Obama panel urges new limits on NSA spying powers, does not recommend data collection stop


Undated aerial handout photo shows the National Security Agency (NSA) headquarters building in Fort Meade, MD.

"A panel of presidential advisers who reviewed the National Security Agency's surveillance practices urged President Obama on Wednesday to end the government's systematic collection of logs of all Americans' phone calls, and to keep those in private hands, 'for queries and data mining' only by court order," Charlie Savage and David E. Sanger report in the New York Times.

The White House released the panel's 300-page report today. [PDF Link]

The Guardian is liveblogging analysis of the report here.

Here's the Electronic Frontier Foundation's initial statement:

The President's Review Group today recognized the severe risks caused by the government's mass spying on Americans and people around the world, joining the global consensus that the NSA has gone too far. The group's report included over 40 recommendations for promoting transparency, protecting online security tools, and making organizational reforms to the NSA, the Foreign Intelligence Surveillance Court and the civil liberties oversight bodies. However, the report left open the door for future mass surveillance and failed to address the constitutionality of the NSA's mass spying, recently questioned by the D.C. federal court and raised by EFF in its multiple lawsuits.

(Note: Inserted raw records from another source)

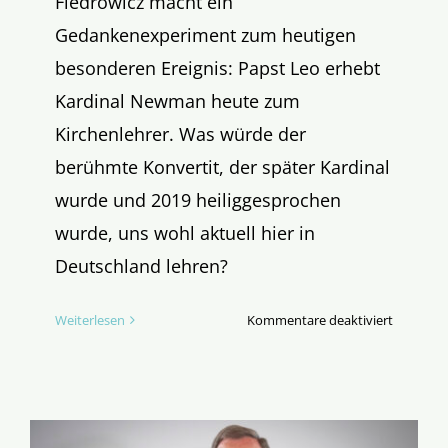
Fiedrowicz macht ein
Gedankenexperiment zum heutigen
besonderen Ereignis: Papst Leo erhebt
Kardinal Newman heute zum
Kirchenlehrer. Was würde der
berühmte Konvertit, der später Kardinal
wurde und 2019 heiliggesprochen
wurde, uns wohl aktuell hier in
Deutschland lehren?
für
Weiterlesen
Kommentare deaktiviert
John
Henry
Newman
–
Impulse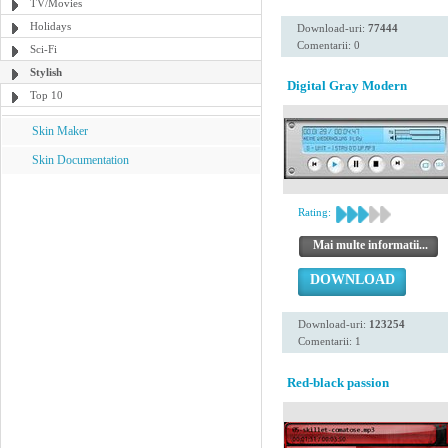
TV/Movies
Holidays
Download-uri:
77444
Comentarii: 0
Sci-Fi
Stylish
Digital Gray Modern
Top 10
Skin Maker
Skin Documentation
Rating:
Mai multe informatii...
DOWNLOAD
Download-uri:
123254
Comentarii: 1
Red-black passion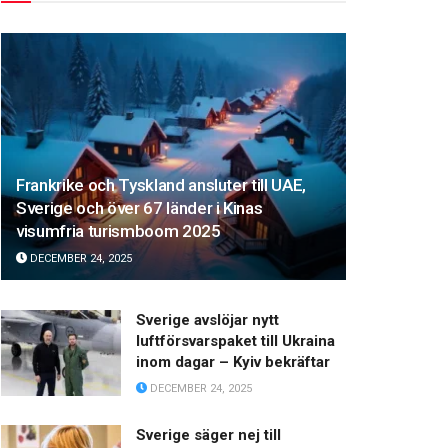
Frankrike och Tyskland ansluter till UAE,
Sverige och över 67 länder i Kinas
visumfria turismboom 2025
DECEMBER 24, 2025
Sverige avslöjar nytt
luftförsvarspaket till Ukraina
inom dagar – Kyiv bekräftar
DECEMBER 24, 2025
Sverige säger nej till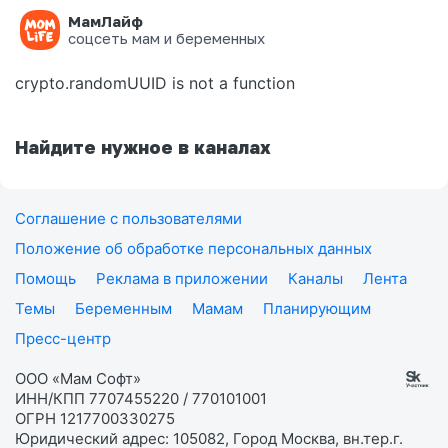
МамЛайф
Ошибка на странице
соцсеть мам и беременных
crypto.randomUUID is not a function
Найдите нужное в каналах
Соглашение с пользователями
Положение об обработке персональных данных
Помощь
Реклама в приложении
Каналы
Лента
Темы
Беременным
Мамам
Планирующим
Пресс-центр
ООО «Мам Софт»
ИНН/КПП 7707455220 / 770101001
ОГРН 1217700330275
Юридический адрес: 105082, Город Москва, вн.тер.г.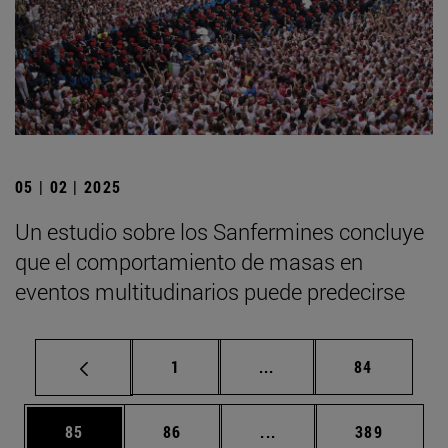
05 | 02 | 2025
Un estudio sobre los Sanfermines concluye
que el comportamiento de masas en
eventos multitudinarios puede predecirse
Página
Páginas intermedias Us
Página
1
...
84
Página
Página
Páginas intermedias U
Página
85
86
...
389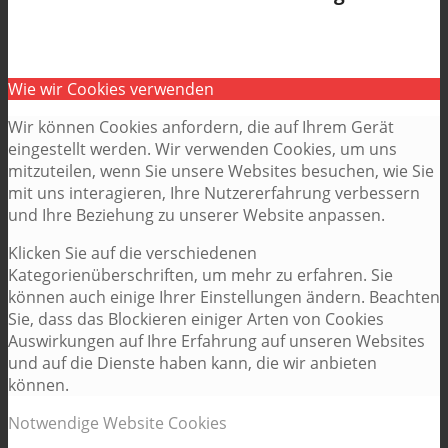
Wie wir Cookies verwenden
Wir können Cookies anfordern, die auf Ihrem Gerät
eingestellt werden. Wir verwenden Cookies, um uns
mitzuteilen, wenn Sie unsere Websites besuchen, wie Sie
mit uns interagieren, Ihre Nutzererfahrung verbessern
und Ihre Beziehung zu unserer Website anpassen.
Klicken Sie auf die verschiedenen
Kategorienüberschriften, um mehr zu erfahren. Sie
können auch einige Ihrer Einstellungen ändern. Beachten
Sie, dass das Blockieren einiger Arten von Cookies
Auswirkungen auf Ihre Erfahrung auf unseren Websites
und auf die Dienste haben kann, die wir anbieten
können.
Notwendige Website Cookies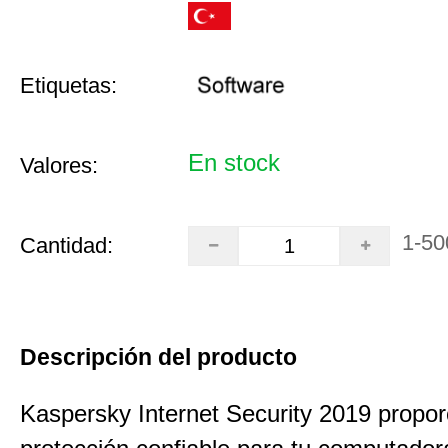
Etiquetas:
En stock
Valores:
1-50
Cantidad:
Descripción del producto
Kaspersky Internet Security 2019 propo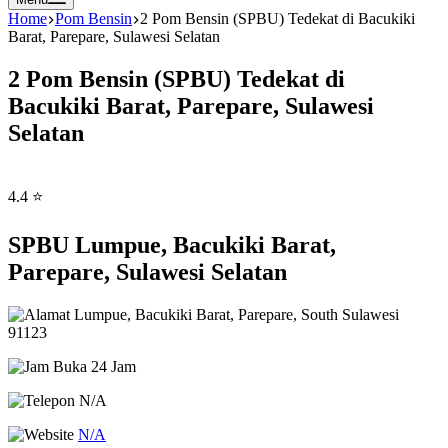
Home
Pom Bensin
2 Pom Bensin (SPBU) Tedekat di Bacukiki
Barat, Parepare, Sulawesi Selatan
2 Pom Bensin (SPBU) Tedekat di
Bacukiki Barat, Parepare, Sulawesi
Selatan
4.4 ⭐
SPBU Lumpue, Bacukiki Barat,
Parepare, Sulawesi Selatan
Lumpue, Bacukiki Barat, Parepare, South Sulawesi
91123
Buka 24 Jam
N/A
N/A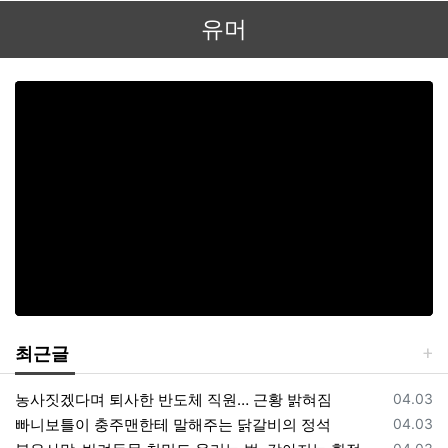
유머
최근글
등록일
농사짓겠다며 퇴사한 반도체 직원… 근황 밝혀짐
04.03
등록일
빠니보틀이 충주맨한테 말해주는 닭갈비의 정석
04.03
등록일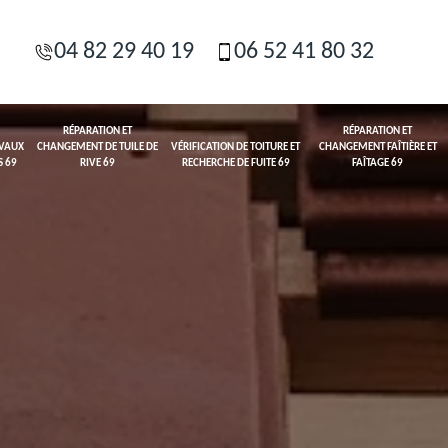
04 82 29 40 19
06 52 41 80 32
RÉPARATION ET
RÉPARATION ET
AVAUX
CHANGEMENT DE TUILE DE
VÉRIFICATION DE TOITURE ET
CHANGEMENT FAÎTIÈRE ET
S 69
RIVE 69
RECHERCHE DE FUITE 69
FAÎTAGE 69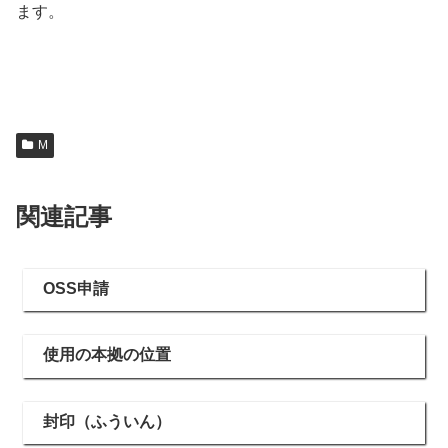
ます。
M
関連記事
OSS申請
使用の本拠の位置
封印（ふういん）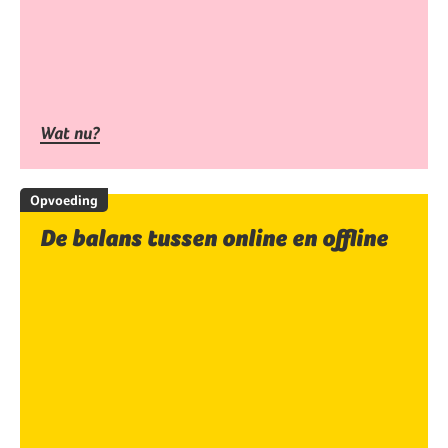
Wat nu?
Opvoeding
De balans tussen online en offline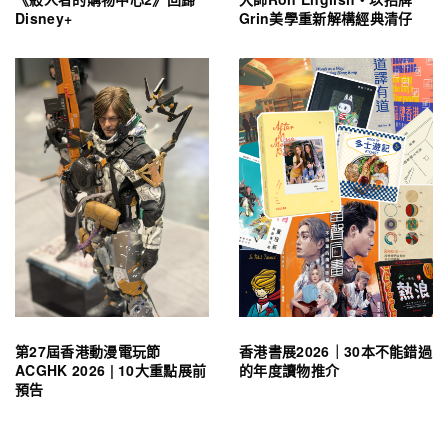
Disney+
Grin美學重新解構經典清仔
第27屆香港動漫電玩節
香港書展2026｜30本不能錯過
ACGHK 2026 | 10大重點展前
的年度讀物推介
預告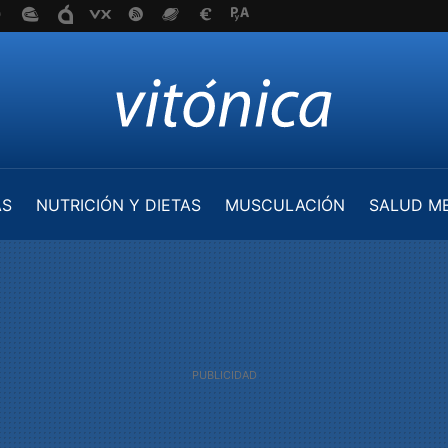
AS
NUTRICIÓN Y DIETAS
MUSCULACIÓN
SALUD M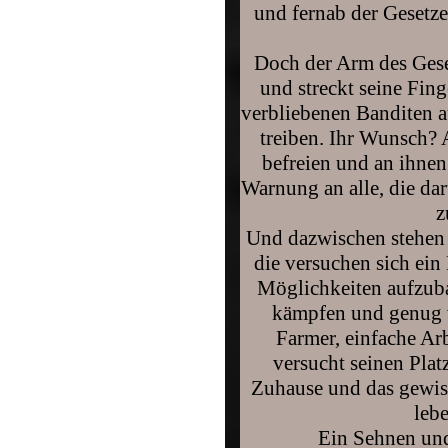
und fernab der Gesetz
Doch der Arm des Gesetz
und streckt seine Fing
verbliebenen Banditen a
treiben. Ihr Wunsch?
befreien und an ihnen
Warnung an alle, die da
z
Und dazwischen stehen d
die versuchen sich ei
Möglichkeiten aufzuba
kämpfen und genug 
Farmer, einfache Ar
versucht seinen Plat
Zuhause und das gewis
leb
Ein Sehnen und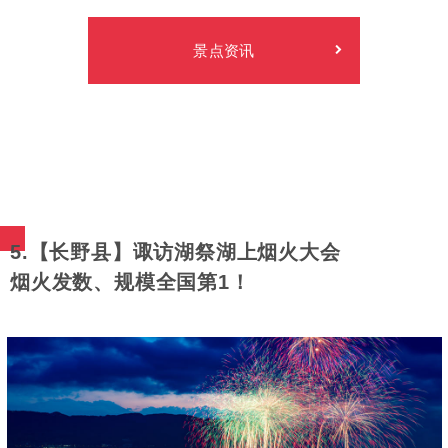
景点资讯
5.【长野县】诹访湖祭湖上烟火大会
烟火发数、规模全国第1！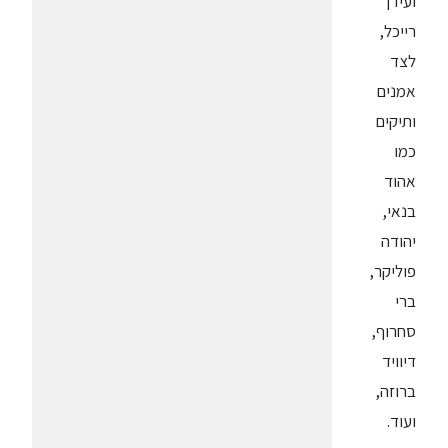
ועידן
רייכל,
לצד
אמנים
ותיקים
כמו
אהוד
בנאי,
יהודה
פוליקר,
ברי
סחרוף,
דיוויד
ברוזה,
ועוד.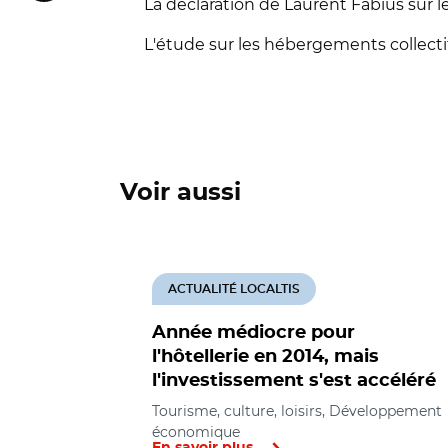
La déclaration de Laurent Fabius sur l
L'étude sur les hébergements collectif
Voir aussi
ACTUALITÉ LOCALTIS
Année médiocre pour
l'hôtellerie en 2014, mais
l'investissement s'est accéléré
Tourisme, culture, loisirs, Développement
économique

"The president's panel agreed with the growing consensus that mass electronic surveillance has no place in American society," EFF Senior Staff Attorney Kurt Opsahl said. "The review board floats a number of interesting reform proposals, and we're especially happy to see them condemn the NSA's attacks on encryption and other security systems people rely upon. But we're disappointed that the recommendations suggest a path to continue untargeted spying. Mass surveillance is still heinous, even if private company servers are holding the data instead of government data centers."

"We're concerned that the panel appears to allows the NSA to continue the mass collection of emails, chats and other electronic communications of Americans under the pretext that the NSA is 'targeting' foreigners overseas," said EFF Activist Trevor Timm. "While we're happy that the panel acknowledged that foreigners abroad need some additional privacy protections, mass surveillance isn't acceptable for Americans or foreigners."